## Work order
Scan the records for "המקל". Show the matching lines.

(Dataset records)
⁂
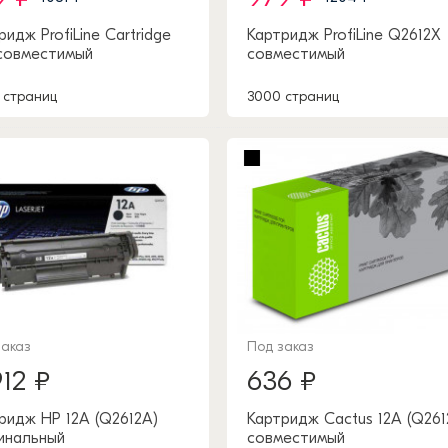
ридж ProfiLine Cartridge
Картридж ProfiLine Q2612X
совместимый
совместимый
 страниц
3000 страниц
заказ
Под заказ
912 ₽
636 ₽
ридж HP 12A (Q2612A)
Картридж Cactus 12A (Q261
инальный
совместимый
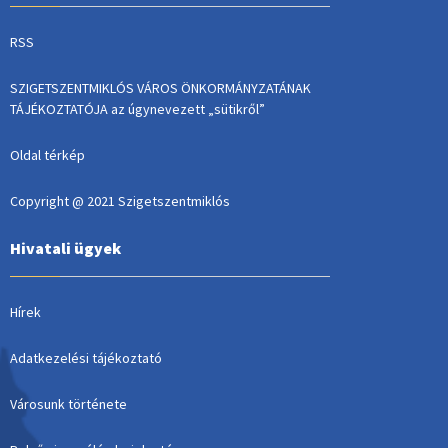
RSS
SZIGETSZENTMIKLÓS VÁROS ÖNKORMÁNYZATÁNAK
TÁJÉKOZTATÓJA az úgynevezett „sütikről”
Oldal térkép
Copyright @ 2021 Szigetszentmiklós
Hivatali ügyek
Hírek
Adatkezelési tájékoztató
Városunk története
⁂
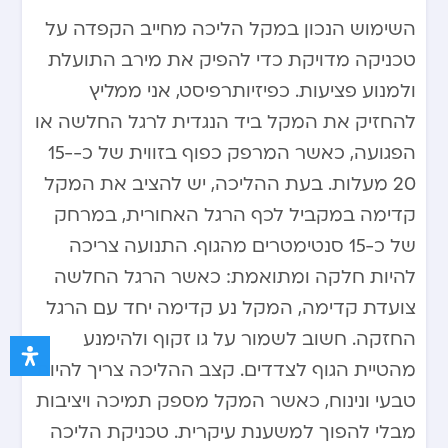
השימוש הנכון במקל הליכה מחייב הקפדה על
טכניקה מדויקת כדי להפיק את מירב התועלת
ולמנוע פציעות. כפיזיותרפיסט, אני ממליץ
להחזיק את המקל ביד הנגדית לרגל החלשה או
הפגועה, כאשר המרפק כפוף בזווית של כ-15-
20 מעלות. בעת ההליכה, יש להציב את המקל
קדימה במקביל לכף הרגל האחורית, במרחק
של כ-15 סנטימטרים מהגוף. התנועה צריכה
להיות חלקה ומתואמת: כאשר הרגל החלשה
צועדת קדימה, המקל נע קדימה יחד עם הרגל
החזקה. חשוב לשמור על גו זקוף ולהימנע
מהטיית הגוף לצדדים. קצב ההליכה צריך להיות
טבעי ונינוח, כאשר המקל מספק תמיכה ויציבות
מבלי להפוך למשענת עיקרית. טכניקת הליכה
⁂
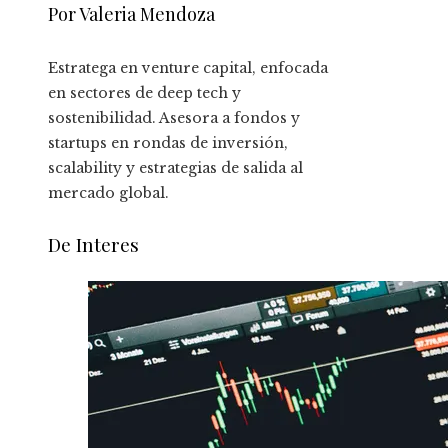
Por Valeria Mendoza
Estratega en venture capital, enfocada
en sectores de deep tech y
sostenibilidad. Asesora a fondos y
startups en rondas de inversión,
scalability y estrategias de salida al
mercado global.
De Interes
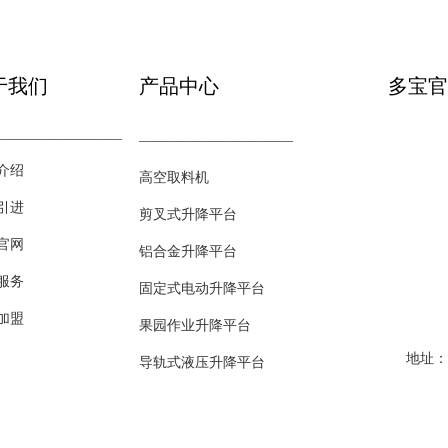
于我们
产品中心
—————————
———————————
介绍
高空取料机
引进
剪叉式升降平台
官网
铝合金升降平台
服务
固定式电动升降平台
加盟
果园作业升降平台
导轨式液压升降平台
⁂
## Answer to this exercise
להחזיק את המקל ביד הנגדית לרגל החלשה או
20 מעלות. בעת ההליכה, יש להציב את המקל
צועדת קדימה, המקל נע קדימה יחד עם הרגל
טבעי ונינוח, כאשר המקל מספק תמיכה ויציבות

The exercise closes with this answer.